Eliminating Gas Subsidies: a Noose Around the Mullahs’ Neck
The mullahs’ regime is bankrupt. Oil export, its main sources of income has dried up with crushing sanctions. With no hope for sanction reliefs especially after Hassan Rouhani’s failed trip to the UN General Assembly, the regime has counted on emptying the people’s pockets. To do so it is quietly planning eliminating gas subsidies. The Iranian regime tested the waters last year for increasing gas prices. It backed off. Public anger and frustration would be predictable, and it was enough to scare off the mullahs. Increasing gas prices is even more dangers for the regime than that of bread. Gas is the bloodline for Iran’s failing economy. All goods and services are delivered on wheels in Iran and every vehicle needs juice to run. It is as simple as that.
If Rouhani’s weak government increases the gas price, it runs a serious risk of public protests. The Iranian regime’s Majlis (parliament) called for a closed session to discuss eliminating gas subsidies. Ironically, Brigadier General Ali Fadavi, deputy commander of the Revolutionary Guards (IRGC) was invited for consultation. In a normal government, for discussing such issues the energy or oil minister would be called in not a military commander. But nothing is normal in the mullahs’ corrupt regime. Increasing gas prices can inflame the already volatile Iranian society. Calculating the risks of such price hikes are not that difficult since Iran is witnessing everyday protests. Adding extreme economic hardship and salaries that are no match for unbridled inflation are recipes for disaster. An important factor that they cannot ignore and always take into account when weighing the cost and benefits of such decisions is the role the Iranian Resistance would play in all of it. Mujahedin-e Khalq (PMOI/MEK) has been an existential threat to mullahs’ regime since day one. Ali Khamenei and his cronies use every opportunity to remind each other of the MEK’s threat. The protests in Lordegan was the latest case.

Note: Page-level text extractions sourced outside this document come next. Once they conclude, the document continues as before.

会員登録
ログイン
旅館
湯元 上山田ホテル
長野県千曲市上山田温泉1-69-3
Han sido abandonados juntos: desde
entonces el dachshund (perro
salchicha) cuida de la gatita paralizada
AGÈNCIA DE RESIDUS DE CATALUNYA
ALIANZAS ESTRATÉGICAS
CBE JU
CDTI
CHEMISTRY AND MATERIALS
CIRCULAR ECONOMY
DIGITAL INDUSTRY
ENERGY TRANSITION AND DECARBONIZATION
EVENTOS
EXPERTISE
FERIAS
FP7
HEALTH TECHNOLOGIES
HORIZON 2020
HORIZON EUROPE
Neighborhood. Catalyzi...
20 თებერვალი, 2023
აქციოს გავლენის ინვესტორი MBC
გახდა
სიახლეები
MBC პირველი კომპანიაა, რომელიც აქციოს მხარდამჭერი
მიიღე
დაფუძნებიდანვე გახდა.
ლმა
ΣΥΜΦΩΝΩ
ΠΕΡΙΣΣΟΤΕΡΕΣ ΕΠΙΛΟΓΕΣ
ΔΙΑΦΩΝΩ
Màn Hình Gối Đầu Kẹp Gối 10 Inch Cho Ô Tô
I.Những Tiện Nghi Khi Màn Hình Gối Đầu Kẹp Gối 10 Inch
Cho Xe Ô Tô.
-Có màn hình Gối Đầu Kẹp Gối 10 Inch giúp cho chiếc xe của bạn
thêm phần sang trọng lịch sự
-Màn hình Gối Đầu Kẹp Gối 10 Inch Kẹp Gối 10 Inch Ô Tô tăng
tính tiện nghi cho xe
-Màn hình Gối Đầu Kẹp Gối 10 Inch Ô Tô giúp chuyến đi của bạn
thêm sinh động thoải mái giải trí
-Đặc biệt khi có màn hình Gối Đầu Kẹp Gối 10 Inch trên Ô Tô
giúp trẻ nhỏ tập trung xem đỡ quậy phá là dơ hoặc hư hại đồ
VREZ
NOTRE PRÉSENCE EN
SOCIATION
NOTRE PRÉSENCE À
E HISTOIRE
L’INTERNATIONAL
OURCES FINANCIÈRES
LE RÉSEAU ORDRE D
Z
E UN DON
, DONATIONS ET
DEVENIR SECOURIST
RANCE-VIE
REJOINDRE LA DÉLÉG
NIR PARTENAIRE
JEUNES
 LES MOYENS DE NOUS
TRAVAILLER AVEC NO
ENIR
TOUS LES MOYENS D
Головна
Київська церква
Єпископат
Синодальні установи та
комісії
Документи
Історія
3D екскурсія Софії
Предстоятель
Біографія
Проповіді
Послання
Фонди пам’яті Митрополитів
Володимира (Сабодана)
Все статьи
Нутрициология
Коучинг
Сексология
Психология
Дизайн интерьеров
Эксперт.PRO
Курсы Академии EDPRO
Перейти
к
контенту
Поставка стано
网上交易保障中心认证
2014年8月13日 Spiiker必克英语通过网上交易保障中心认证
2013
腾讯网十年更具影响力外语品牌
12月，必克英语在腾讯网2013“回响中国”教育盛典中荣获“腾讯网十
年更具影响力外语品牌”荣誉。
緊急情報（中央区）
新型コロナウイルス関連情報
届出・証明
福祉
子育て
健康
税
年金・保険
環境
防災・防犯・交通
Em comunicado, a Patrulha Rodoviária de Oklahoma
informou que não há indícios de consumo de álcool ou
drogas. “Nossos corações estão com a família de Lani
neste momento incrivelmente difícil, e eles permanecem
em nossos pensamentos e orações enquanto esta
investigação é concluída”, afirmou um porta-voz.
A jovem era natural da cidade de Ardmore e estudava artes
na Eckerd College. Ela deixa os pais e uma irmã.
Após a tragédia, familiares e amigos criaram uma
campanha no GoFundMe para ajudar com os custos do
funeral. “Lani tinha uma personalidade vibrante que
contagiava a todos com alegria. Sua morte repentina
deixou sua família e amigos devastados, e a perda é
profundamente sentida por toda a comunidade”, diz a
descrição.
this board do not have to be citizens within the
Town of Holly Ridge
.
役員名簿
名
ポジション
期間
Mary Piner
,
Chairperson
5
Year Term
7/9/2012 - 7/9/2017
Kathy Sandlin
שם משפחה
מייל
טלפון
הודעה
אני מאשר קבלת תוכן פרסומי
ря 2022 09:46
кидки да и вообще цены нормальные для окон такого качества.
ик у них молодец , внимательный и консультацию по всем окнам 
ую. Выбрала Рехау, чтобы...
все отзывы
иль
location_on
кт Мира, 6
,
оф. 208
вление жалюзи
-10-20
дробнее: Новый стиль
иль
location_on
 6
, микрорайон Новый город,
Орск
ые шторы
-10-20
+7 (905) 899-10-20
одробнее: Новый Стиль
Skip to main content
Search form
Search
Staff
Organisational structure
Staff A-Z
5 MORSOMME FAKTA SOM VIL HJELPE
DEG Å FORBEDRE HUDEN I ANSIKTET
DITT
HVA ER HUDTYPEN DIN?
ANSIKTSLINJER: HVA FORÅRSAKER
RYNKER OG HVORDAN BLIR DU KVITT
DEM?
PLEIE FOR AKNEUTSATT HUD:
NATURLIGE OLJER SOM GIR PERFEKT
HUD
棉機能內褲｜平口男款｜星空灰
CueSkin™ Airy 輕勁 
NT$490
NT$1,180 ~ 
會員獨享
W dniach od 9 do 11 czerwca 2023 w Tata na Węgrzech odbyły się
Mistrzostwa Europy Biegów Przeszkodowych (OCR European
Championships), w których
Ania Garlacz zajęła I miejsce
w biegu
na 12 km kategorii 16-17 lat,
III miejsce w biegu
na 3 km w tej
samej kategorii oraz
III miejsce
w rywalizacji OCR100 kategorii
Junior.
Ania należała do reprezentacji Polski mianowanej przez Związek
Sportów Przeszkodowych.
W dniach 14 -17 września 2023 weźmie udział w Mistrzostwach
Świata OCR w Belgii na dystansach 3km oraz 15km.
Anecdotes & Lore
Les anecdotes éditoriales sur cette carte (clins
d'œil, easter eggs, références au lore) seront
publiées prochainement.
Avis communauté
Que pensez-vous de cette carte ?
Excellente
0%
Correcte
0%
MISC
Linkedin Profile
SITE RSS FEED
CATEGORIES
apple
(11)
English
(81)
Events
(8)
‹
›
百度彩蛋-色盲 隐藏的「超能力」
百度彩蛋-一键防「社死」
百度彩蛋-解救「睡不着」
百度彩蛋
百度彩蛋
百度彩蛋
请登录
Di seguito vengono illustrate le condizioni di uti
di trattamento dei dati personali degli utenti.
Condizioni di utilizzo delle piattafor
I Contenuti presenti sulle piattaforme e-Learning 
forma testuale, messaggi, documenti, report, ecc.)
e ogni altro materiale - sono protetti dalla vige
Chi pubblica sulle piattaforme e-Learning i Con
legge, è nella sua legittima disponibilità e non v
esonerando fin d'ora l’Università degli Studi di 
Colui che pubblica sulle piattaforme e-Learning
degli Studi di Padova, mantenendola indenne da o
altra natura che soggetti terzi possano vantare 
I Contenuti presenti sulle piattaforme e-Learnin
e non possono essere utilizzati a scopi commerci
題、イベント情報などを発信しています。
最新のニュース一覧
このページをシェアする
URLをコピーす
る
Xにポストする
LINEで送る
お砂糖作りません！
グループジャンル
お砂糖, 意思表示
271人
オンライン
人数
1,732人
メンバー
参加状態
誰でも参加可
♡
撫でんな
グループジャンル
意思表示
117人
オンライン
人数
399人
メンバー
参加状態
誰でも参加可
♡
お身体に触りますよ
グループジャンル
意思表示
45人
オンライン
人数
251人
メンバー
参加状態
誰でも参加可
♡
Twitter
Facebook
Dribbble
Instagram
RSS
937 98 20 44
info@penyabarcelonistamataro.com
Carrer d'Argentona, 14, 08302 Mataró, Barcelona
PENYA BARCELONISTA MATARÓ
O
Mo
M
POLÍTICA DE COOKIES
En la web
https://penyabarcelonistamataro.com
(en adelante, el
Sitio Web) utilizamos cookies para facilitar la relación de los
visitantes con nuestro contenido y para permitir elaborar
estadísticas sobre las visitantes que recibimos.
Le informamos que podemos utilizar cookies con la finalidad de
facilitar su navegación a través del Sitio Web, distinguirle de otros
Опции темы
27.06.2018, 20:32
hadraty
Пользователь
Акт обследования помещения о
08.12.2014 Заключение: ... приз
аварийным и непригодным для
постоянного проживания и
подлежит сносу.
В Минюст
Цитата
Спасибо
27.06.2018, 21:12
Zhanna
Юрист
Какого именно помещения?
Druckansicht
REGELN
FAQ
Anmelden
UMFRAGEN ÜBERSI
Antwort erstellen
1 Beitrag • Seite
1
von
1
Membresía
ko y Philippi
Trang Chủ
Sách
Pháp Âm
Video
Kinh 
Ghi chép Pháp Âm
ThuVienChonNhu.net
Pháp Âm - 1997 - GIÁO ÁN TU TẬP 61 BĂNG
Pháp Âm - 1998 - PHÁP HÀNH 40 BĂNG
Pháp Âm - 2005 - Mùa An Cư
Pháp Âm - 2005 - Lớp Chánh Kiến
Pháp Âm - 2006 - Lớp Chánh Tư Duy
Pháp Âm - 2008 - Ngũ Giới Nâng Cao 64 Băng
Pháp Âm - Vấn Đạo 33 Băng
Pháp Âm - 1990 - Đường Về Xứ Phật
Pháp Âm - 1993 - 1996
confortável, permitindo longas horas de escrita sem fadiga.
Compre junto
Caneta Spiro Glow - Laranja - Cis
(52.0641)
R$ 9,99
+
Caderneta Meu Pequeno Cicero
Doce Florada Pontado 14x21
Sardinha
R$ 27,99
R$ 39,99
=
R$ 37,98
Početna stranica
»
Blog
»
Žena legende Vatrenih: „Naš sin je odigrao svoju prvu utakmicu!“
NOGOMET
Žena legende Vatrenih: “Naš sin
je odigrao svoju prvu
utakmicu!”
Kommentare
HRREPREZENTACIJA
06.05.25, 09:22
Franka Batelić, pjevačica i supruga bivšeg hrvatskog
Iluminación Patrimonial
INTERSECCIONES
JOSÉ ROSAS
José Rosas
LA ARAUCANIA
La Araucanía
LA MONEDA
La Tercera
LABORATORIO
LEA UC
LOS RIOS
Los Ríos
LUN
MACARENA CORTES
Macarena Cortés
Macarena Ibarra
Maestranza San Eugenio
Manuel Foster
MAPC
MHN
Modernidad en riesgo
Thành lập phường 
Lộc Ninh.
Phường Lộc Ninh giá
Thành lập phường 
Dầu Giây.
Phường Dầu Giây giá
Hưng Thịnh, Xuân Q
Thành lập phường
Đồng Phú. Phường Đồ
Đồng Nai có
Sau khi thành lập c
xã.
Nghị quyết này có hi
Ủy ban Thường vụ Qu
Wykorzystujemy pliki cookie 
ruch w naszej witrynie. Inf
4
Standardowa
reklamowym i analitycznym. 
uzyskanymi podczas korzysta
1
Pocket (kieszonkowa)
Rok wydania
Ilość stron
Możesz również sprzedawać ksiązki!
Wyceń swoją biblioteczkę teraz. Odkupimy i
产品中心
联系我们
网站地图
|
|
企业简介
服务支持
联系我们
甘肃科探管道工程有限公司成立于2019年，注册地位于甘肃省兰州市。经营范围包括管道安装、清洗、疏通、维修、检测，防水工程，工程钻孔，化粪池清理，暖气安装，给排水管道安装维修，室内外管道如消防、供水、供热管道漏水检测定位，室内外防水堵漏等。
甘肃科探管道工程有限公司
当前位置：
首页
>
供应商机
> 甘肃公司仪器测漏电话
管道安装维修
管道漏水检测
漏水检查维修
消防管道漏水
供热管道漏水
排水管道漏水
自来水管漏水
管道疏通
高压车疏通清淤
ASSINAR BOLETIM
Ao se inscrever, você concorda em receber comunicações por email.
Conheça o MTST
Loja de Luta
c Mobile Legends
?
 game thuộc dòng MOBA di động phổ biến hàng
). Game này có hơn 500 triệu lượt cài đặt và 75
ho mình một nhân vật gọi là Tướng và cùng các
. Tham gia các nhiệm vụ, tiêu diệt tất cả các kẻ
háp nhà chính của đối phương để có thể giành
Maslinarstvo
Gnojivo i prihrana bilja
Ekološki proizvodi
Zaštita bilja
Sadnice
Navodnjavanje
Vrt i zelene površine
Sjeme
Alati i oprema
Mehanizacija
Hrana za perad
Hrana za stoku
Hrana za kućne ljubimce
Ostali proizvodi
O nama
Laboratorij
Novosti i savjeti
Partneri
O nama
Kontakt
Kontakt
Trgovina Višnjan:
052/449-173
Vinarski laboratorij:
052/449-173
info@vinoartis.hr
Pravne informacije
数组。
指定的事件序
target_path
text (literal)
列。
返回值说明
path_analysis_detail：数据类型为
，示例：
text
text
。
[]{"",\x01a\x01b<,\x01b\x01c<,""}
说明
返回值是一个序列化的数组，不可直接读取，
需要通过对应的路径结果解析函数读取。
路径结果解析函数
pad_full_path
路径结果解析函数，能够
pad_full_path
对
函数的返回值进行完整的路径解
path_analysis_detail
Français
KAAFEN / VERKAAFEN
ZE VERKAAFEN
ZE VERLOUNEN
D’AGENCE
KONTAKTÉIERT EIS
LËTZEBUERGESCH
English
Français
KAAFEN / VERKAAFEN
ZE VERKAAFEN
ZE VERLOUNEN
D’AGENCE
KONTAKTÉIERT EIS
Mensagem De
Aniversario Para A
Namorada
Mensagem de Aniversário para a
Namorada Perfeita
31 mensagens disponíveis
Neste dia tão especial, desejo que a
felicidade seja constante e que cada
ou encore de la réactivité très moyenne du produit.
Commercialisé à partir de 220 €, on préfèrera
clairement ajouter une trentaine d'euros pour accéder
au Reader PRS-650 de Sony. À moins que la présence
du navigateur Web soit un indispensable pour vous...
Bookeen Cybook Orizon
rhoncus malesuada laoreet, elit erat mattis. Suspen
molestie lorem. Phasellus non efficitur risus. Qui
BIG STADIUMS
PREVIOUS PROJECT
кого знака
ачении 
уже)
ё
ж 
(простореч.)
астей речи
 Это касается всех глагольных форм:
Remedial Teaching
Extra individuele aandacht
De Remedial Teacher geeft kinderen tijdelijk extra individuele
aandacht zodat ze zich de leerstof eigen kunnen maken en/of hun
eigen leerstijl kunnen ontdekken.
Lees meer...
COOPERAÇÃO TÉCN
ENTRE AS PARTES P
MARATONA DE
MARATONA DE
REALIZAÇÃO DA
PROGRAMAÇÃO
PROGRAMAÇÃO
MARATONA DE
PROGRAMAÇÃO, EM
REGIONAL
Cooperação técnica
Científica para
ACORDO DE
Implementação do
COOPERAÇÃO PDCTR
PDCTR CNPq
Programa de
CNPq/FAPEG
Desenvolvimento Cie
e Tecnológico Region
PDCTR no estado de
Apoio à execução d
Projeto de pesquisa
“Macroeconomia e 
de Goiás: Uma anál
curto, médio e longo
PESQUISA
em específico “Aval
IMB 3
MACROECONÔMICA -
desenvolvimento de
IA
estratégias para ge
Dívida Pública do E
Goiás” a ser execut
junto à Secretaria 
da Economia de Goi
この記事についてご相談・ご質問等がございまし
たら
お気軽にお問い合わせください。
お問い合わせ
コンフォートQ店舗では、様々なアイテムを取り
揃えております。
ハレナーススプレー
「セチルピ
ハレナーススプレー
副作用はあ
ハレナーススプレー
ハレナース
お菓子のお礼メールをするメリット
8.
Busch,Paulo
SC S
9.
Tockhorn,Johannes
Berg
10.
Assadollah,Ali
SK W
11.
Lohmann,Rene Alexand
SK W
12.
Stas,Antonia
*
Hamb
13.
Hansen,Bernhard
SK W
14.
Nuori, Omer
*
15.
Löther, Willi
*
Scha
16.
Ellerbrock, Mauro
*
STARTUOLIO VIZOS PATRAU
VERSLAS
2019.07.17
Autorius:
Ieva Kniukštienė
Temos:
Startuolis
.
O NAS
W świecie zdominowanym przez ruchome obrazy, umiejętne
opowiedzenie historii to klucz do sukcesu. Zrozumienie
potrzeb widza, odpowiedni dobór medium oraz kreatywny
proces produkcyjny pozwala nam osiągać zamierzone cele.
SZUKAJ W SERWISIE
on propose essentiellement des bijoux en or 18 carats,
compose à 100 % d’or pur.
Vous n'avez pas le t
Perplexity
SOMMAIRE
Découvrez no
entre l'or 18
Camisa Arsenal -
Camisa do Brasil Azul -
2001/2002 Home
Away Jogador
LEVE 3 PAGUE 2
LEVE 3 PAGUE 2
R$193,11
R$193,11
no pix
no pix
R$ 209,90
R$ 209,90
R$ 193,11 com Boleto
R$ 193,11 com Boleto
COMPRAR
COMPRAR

Ali Mohammad-Akbari IRGC commander for Qmar-Banihasheim Brigade assigned to the region blamed the Mujahedin-e Khalq (PMOI/MEK) for Lordegan’s unrest yesterday.
Mohammad-Akbari told the citizens that MEK was responsible for what had happened. He said:
“Those who had covered their faces with scarfs and directed the people in Lordegan were not locals and had come from elsewhere.”
Increasing gas prices have become the latest security threat for the mullahs’ shaky regime.